» What to work on:
The lines to be copied run from the one containing "Describe the element at coordinates (658, 394)" to the end of the material below; reproduce them exactly, including both ends, and nothing more.

» Source information:
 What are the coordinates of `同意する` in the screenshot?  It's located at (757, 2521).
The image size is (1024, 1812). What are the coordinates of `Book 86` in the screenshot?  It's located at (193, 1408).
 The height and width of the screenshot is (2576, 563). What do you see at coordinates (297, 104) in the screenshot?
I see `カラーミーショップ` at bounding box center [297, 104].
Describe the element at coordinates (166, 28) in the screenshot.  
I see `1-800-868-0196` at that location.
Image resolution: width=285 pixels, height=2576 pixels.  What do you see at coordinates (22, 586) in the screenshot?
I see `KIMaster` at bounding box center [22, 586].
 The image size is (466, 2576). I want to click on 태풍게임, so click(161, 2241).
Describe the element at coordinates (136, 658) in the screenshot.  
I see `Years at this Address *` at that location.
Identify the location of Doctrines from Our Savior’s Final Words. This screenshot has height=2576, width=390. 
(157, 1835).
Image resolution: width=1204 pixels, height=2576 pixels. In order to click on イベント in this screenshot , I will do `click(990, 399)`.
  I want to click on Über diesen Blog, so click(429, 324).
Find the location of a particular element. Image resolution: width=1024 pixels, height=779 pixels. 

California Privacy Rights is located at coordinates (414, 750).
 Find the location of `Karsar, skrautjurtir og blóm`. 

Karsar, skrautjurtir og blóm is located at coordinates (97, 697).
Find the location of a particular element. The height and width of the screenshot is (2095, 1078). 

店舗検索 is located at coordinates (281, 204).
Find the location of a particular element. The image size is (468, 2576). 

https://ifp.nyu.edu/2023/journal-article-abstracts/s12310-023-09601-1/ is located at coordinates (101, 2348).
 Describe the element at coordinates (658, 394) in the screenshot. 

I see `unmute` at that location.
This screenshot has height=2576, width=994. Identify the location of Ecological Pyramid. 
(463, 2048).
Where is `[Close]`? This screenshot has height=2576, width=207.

» Answer to this task:
 Describe the element at coordinates (658, 394) in the screenshot. 

I see `unmute` at that location.
This screenshot has height=2576, width=994. Identify the location of Ecological Pyramid. 
(463, 2048).
Where is `[Close]`? This screenshot has height=2576, width=207.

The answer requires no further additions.